• **Problem statement**: The answer must be a word-for-word copy of the records below, with every picture left out.
----
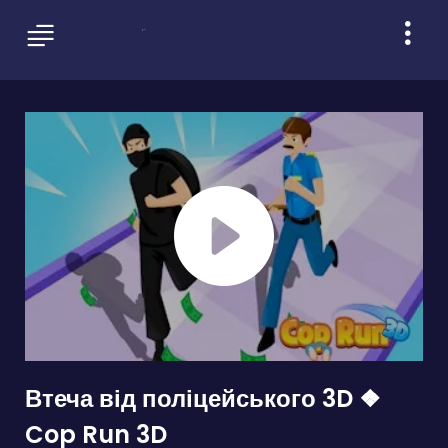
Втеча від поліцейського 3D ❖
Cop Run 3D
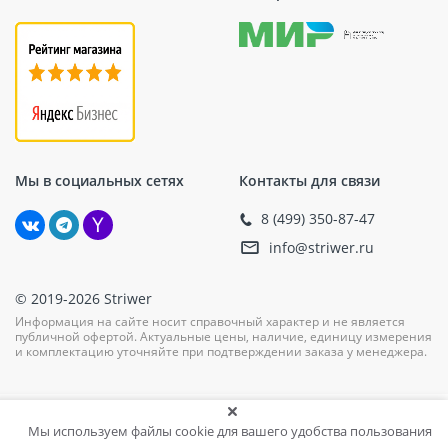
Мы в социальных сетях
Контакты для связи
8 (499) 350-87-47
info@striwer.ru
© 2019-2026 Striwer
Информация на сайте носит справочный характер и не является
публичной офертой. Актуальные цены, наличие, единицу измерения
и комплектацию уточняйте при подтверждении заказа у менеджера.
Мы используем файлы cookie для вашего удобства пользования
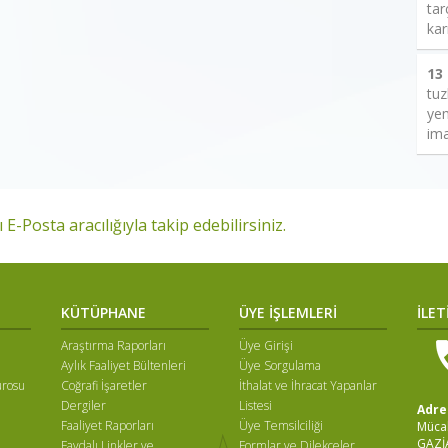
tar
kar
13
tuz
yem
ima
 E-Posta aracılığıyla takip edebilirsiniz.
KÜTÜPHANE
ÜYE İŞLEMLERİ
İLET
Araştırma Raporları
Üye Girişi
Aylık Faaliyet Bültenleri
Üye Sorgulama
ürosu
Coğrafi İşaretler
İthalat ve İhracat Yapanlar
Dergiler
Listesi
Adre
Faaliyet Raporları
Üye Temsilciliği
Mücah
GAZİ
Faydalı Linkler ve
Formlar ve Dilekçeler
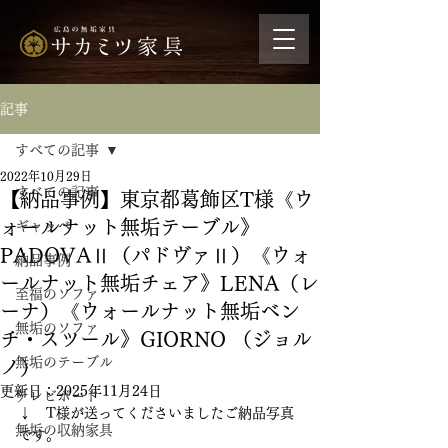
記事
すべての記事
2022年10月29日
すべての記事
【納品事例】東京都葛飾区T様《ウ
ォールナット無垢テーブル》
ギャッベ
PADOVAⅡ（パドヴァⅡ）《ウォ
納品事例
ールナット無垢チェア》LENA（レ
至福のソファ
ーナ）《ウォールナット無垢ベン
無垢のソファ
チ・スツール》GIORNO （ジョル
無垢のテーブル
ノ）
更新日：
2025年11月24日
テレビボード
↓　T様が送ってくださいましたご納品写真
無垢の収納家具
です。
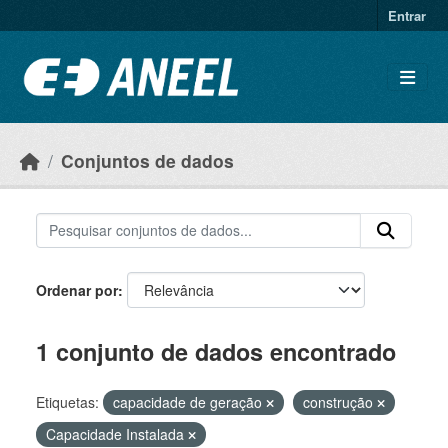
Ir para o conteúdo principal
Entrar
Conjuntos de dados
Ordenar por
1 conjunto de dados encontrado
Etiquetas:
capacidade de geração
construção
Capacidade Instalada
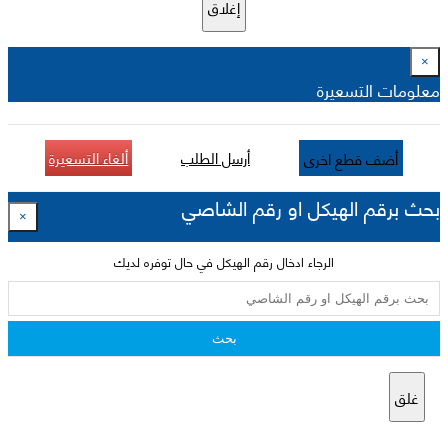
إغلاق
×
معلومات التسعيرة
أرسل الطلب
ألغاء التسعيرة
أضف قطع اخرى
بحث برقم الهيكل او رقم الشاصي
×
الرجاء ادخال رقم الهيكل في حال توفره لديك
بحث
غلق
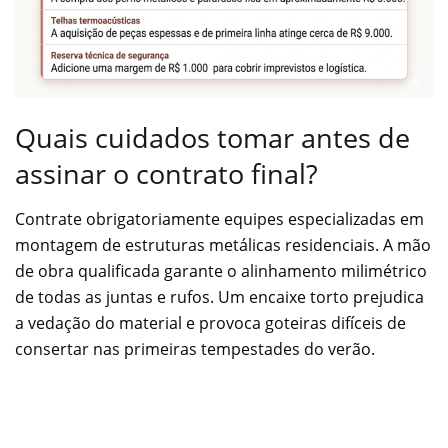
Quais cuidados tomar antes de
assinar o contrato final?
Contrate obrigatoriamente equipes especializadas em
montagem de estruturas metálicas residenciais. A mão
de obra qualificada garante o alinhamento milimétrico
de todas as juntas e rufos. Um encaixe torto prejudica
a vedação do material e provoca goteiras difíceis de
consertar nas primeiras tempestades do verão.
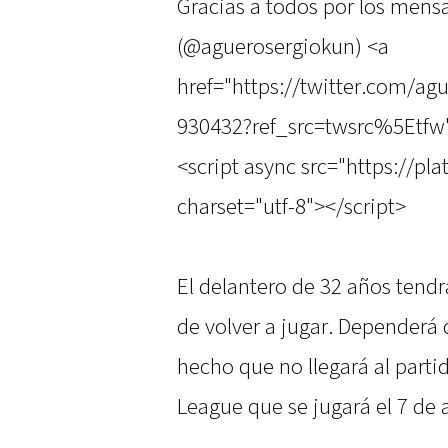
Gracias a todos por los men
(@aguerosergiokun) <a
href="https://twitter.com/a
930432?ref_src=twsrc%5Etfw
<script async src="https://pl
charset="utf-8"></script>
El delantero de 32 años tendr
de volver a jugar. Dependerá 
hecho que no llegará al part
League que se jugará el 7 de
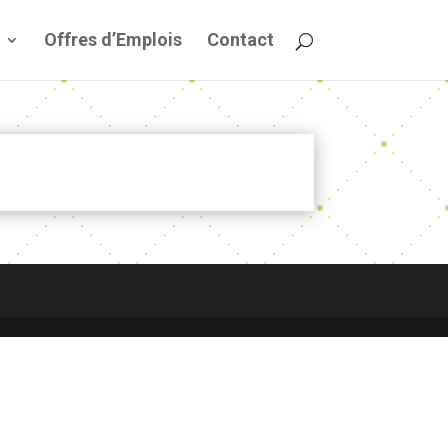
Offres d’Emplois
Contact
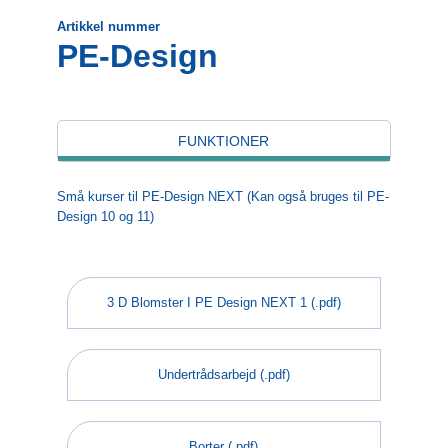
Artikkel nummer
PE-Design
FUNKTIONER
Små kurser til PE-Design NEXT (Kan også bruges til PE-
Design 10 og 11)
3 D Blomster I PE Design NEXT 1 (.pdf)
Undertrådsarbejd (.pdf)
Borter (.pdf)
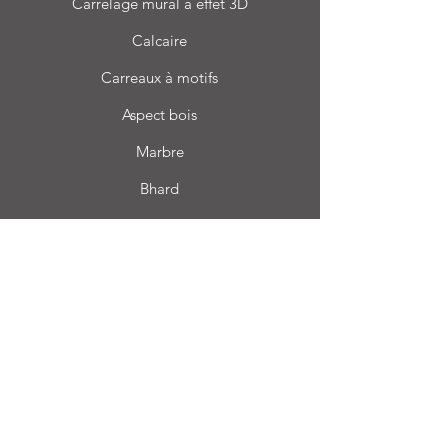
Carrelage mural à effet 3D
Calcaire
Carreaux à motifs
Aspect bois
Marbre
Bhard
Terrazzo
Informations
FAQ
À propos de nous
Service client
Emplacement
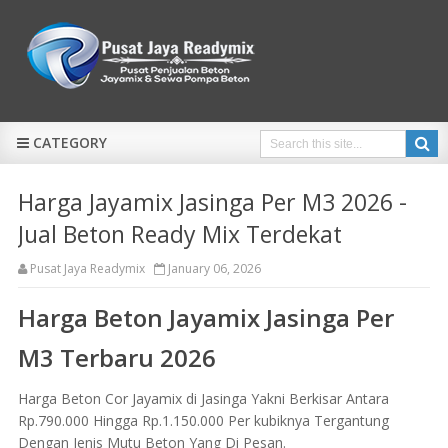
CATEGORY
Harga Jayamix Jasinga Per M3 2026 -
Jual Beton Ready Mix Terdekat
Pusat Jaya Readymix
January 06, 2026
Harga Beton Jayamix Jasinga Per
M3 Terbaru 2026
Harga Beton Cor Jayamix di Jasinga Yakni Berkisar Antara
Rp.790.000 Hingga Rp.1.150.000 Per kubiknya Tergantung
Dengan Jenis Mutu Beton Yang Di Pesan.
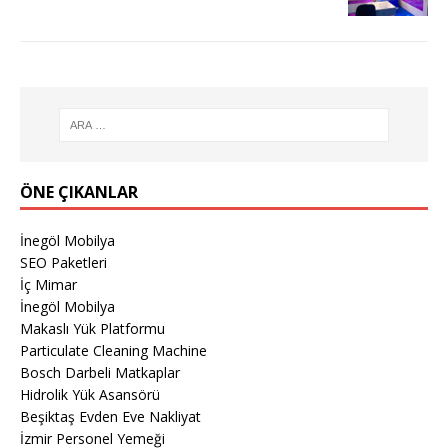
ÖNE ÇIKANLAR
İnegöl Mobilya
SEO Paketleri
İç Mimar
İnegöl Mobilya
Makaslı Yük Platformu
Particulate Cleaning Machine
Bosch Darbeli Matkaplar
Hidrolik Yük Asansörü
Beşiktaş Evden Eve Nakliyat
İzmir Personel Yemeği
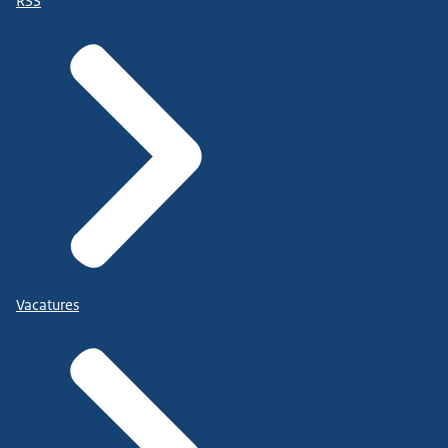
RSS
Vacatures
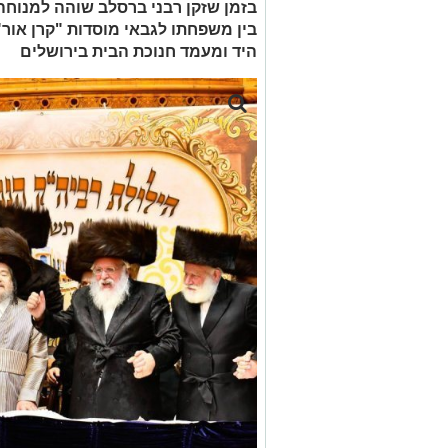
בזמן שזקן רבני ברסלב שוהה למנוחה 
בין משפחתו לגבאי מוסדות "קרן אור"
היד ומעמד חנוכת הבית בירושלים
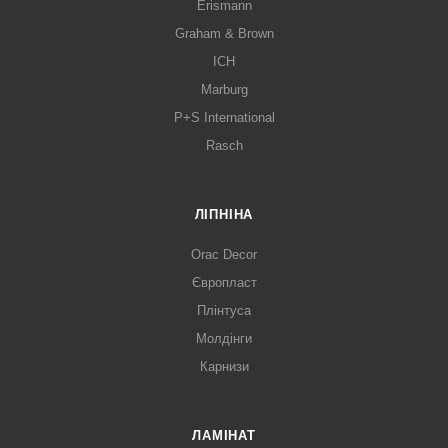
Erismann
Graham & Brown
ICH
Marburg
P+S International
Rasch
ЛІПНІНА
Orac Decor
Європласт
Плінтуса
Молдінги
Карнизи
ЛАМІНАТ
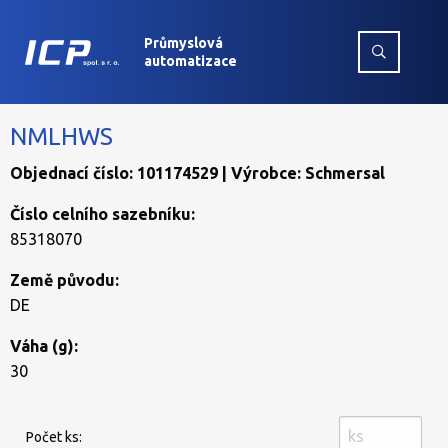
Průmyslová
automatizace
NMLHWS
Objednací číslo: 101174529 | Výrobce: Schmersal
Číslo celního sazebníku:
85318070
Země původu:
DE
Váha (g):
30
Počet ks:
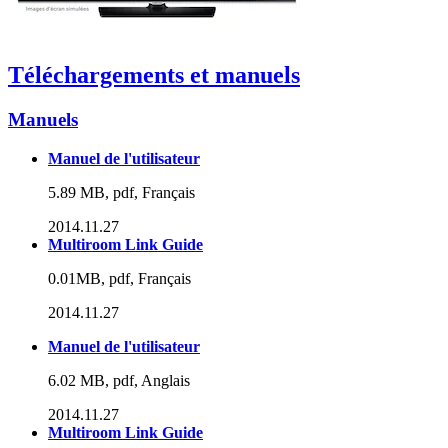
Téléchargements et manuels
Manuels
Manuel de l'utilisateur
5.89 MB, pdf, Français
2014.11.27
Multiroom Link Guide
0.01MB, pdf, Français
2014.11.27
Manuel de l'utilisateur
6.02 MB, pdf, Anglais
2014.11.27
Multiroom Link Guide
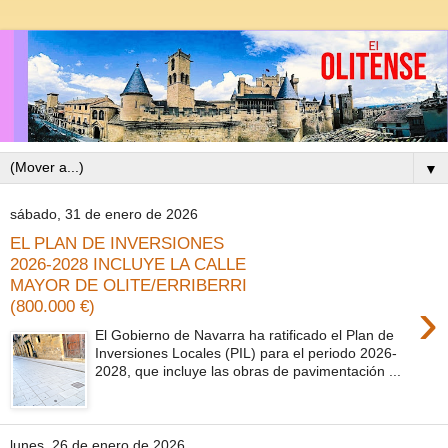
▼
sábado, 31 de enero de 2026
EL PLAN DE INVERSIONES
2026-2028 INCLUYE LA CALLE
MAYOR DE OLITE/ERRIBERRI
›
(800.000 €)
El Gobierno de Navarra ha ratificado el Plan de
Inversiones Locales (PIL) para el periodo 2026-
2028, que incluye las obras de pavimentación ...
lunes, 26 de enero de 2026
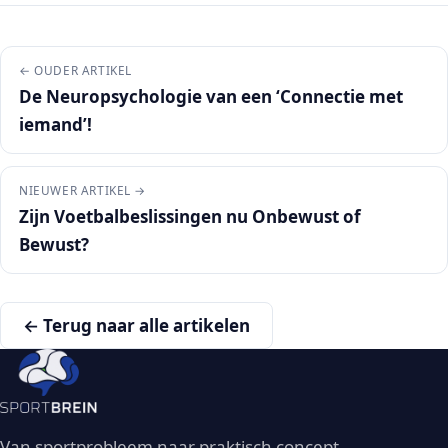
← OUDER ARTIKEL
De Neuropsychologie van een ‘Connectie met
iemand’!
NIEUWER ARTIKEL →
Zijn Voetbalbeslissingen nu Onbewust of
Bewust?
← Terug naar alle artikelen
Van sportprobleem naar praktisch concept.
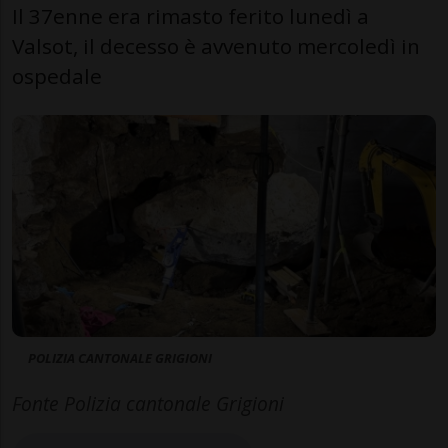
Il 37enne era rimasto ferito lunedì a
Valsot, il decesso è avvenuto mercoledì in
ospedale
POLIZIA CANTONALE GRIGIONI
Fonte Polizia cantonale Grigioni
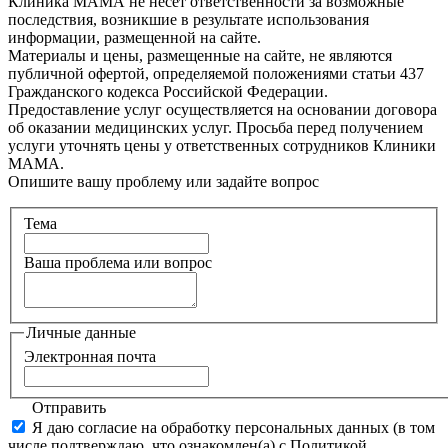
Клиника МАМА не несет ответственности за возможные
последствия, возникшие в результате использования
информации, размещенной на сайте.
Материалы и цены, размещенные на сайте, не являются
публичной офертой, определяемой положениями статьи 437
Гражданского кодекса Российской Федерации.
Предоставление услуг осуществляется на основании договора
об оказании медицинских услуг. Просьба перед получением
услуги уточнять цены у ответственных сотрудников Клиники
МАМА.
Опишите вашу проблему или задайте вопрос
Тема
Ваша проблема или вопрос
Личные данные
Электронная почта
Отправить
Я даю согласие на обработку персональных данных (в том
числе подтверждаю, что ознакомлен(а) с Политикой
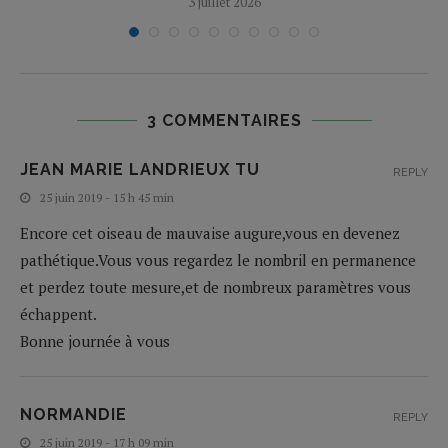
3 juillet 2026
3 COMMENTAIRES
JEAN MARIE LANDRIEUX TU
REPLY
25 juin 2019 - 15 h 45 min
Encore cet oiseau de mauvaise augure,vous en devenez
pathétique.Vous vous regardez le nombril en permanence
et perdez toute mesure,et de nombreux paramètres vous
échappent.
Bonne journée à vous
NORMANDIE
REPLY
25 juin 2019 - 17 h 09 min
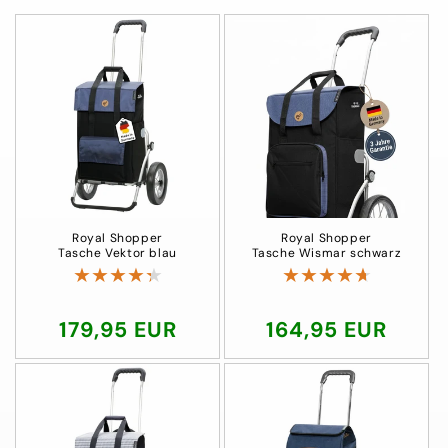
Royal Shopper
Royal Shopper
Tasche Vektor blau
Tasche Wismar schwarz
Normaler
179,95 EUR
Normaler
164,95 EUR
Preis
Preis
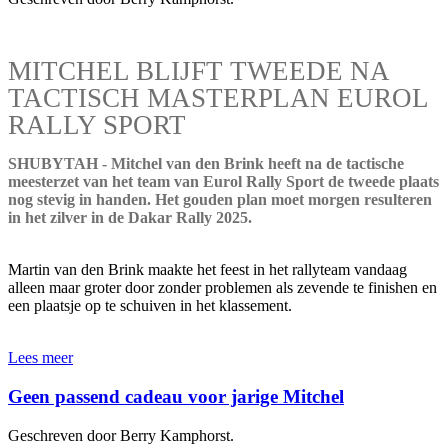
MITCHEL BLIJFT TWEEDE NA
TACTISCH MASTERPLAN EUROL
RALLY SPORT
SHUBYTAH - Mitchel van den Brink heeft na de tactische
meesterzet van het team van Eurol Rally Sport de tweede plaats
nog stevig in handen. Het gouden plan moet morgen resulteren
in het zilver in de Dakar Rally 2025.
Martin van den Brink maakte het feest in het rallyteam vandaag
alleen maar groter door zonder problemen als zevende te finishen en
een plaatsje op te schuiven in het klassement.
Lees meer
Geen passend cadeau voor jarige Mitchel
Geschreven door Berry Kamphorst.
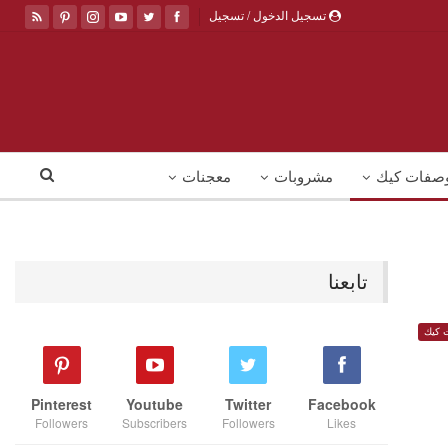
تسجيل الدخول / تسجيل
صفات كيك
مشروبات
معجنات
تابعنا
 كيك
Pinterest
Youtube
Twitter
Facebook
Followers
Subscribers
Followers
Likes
----
• **Exercise solution**:
Втеча від поліцейського 3D ❖
Cop Run 3D
Мы в социальных сетях
Контакты для связи
8 (499) 350-87-47
info@striwer.ru
© 2019-2026 Striwer
Информация на сайте носит справочный характер и не является
публичной офертой. Актуальные цены, наличие, единицу измерения
и комплектацию уточняйте при подтверждении заказа у менеджера.
Мы используем файлы cookie для вашего удобства пользования
tar
kar
13
tuz
yem
ima
 E-Posta aracılığıyla takip edebilirsiniz.
KÜTÜPHANE
ÜYE İŞLEMLERİ
İLET
Araştırma Raporları
Üye Girişi
Aylık Faaliyet Bültenleri
Üye Sorgulama
ürosu
Coğrafi İşaretler
İthalat ve İhracat Yapanlar
Dergiler
Listesi
Adre
Faaliyet Raporları
Üye Temsilciliği
Mücah
GAZİ
Faydalı Linkler ve
Formlar ve Dilekçeler
記事
すべての記事
2022年10月29日
すべての記事
【納品事例】東京都葛飾区T様《ウ
ォールナット無垢テーブル》
ギャッベ
PADOVAⅡ（パドヴァⅡ）《ウォ
納品事例
ールナット無垢チェア》LENA（レ
至福のソファ
ーナ）《ウォールナット無垢ベン
無垢のソファ
チ・スツール》GIORNO （ジョル
無垢のテーブル
ノ）
更新日：
2025年11月24日
テレビボード
↓　T様が送ってくださいましたご納品写真
無垢の収納家具
です。
Ir para o conteúdo principal
Entrar
Conjuntos de dados
Ordenar por
1 conjunto de dados encontrado
Etiquetas:
capacidade de geração
construção
Capacidade Instalada
إغلاق
×
معلومات التسعيرة
أرسل الطلب
ألغاء التسعيرة
أضف قطع اخرى
بحث برقم الهيكل او رقم الشاصي
×
الرجاء ادخال رقم الهيكل في حال توفره لديك
بحث
غلق
Quais cuidados tomar antes de
assinar o contrato final?
Contrate obrigatoriamente equipes especializadas em
montagem de estruturas metálicas residenciais. A mão
de obra qualificada garante o alinhamento milimétrico
de todas as juntas e rufos. Um encaixe torto prejudica
a vedação do material e provoca goteiras difíceis de
consertar nas primeiras tempestades do verão.
Gracias a todos por los men
(@aguerosergiokun) <a
href="https://twitter.com/a
930432?ref_src=twsrc%5Etfw
<script async src="https://pl
charset="utf-8"></script>
El delantero de 32 años tendr
de volver a jugar. Dependerá 
hecho que no llegará al part
League que se jugará el 7 de
Offres d’Emplois
Contact
Artikkel nummer
PE-Design
FUNKTIONER
Små kurser til PE-Design NEXT (Kan også bruges til PE-
Design 10 og 11)
3 D Blomster I PE Design NEXT 1 (.pdf)
Undertrådsarbejd (.pdf)
Borter (.pdf)
Carrelage mural à effet 3D
Calcaire
Carreaux à motifs
Aspect bois
Marbre
Bhard
Terrazzo
Informations
FAQ
À propos de nous
Service client
Emplacement
CATEGORY
Harga Jayamix Jasinga Per M3 2026 -
Jual Beton Ready Mix Terdekat
Pusat Jaya Readymix
January 06, 2026
Harga Beton Jayamix Jasinga Per
M3 Terbaru 2026
Harga Beton Cor Jayamix di Jasinga Yakni Berkisar Antara
Rp.790.000 Hingga Rp.1.150.000 Per kubiknya Tergantung
Dengan Jenis Mutu Beton Yang Di Pesan.
ÖNE ÇIKANLAR
İnegöl Mobilya
SEO Paketleri
İç Mimar
İnegöl Mobilya
Makaslı Yük Platformu
Particulate Cleaning Machine
Bosch Darbeli Matkaplar
Hidrolik Yük Asansörü
Beşiktaş Evden Eve Nakliyat
İzmir Personel Yemeği
RSS
Vacatures
בזמן שזקן רבני ברסלב שוהה למנוחה 
בין משפחתו לגבאי מוסדות "קרן אור"
היד ומעמד חנוכת הבית בירושלים
Erismann
Graham & Brown
ICH
Marburg
P+S International
Rasch
ЛІПНІНА
Orac Decor
Європласт
Плінтуса
Молдінги
Карнизи
ЛАМІНАТ
Průmyslová
automatizace
NMLHWS
Objednací číslo: 101174529 | Výrobce: Schmersal
Číslo celního sazebníku:
85318070
Země původu:
DE
Váha (g):
30
Počet ks:
Téléchargements et manuels
Manuels
Manuel de l'utilisateur
5.89 MB, pdf, Français
2014.11.27
Multiroom Link Guide
0.01MB, pdf, Français
2014.11.27
Manuel de l'utilisateur
6.02 MB, pdf, Anglais
2014.11.27
Multiroom Link Guide
▼
sábado, 31 de enero de 2026
EL PLAN DE INVERSIONES
2026-2028 INCLUYE LA CALLE
MAYOR DE OLITE/ERRIBERRI
›
(800.000 €)
El Gobierno de Navarra ha ratificado el Plan de
Inversiones Locales (PIL) para el periodo 2026-
2028, que incluye las obras de pavimentación ...
lunes, 26 de enero de 2026
← OUDER ARTIKEL
De Neuropsychologie van een ‘Connectie met
iemand’!
NIEUWER ARTIKEL →
Zijn Voetbalbeslissingen nu Onbewust of
Bewust?
← Terug naar alle artikelen
Van sportprobleem naar praktisch concept.
Il 37enne era rimasto ferito lunedì a
Valsot, il decesso è avvenuto mercoledì in
ospedale
POLIZIA CANTONALE GRIGIONI
Fonte Polizia cantonale Grigioni
Клиника МАМА не несет ответственности за возможные
последствия, возникшие в результате использования
информации, размещенной на сайте.
Материалы и цены, размещенные на сайте, не являются
публичной офертой, определяемой положениями статьи 437
Гражданского кодекса Российской Федерации.
Предоставление услуг осуществляется на основании договора
об оказании медицинских услуг. Просьба перед получением
услуги уточнять цены у ответственных сотрудников Клиники
МАМА.
Опишите вашу проблему или задайте вопрос
Тема
Ваша проблема или вопрос
Личные данные
Электронная почта
Отправить
Я даю согласие на обработку персональных данных (в том
числе подтверждаю, что ознакомлен(а) с Политикой
3 juillet 2026
3 COMMENTAIRES
JEAN MARIE LANDRIEUX TU
REPLY
25 juin 2019 - 15 h 45 min
Encore cet oiseau de mauvaise augure,vous en devenez
pathétique.Vous vous regardez le nombril en permanence
et perdez toute mesure,et de nombreux paramètres vous
échappent.
Bonne journée à vous
NORMANDIE
REPLY
25 juin 2019 - 17 h 09 min
Royal Shopper
Royal Shopper
Tasche Vektor blau
Tasche Wismar schwarz
Normaler
179,95 EUR
Normaler
164,95 EUR
Preis
Preis
MITCHEL BLIJFT TWEEDE NA
TACTISCH MASTERPLAN EUROL
RALLY SPORT
SHUBYTAH - Mitchel van den Brink heeft na de tactische
meesterzet van het team van Eurol Rally Sport de tweede plaats
nog stevig in handen. Het gouden plan moet morgen resulteren
in het zilver in de Dakar Rally 2025.
Martin van den Brink maakte het feest in het rallyteam vandaag
alleen maar groter door zonder problemen als zevende te finishen en
een plaatsje op te schuiven in het klassement.
Lees meer
Geen passend cadeau voor jarige Mitchel
Geschreven door Berry Kamphorst.
تسجيل الدخول / تسجيل
صفات كيك
مشروبات
معجنات
تابعنا
 كيك
Pinterest
Youtube
Twitter
Facebook
Followers
Subscribers
Followers
Likes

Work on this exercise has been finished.